### Work to complete
After locating the line that contains "1.800.858.2739", restate it and each later line word for word through the end of the records.

[Data provided Boundary: Start]

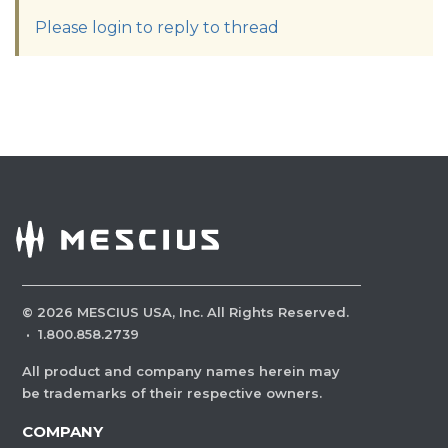
Please login to reply to thread
©
2026
MESCIUS USA, Inc. All Rights Reserved.
·
1.800.858.2739
All product and company names herein may
be trademarks of their respective owners.
COMPANY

[Data provided Boundary: End]

### Expected answer
1.800.858.2739
All product and company names herein may
be trademarks of their respective owners.
COMPANY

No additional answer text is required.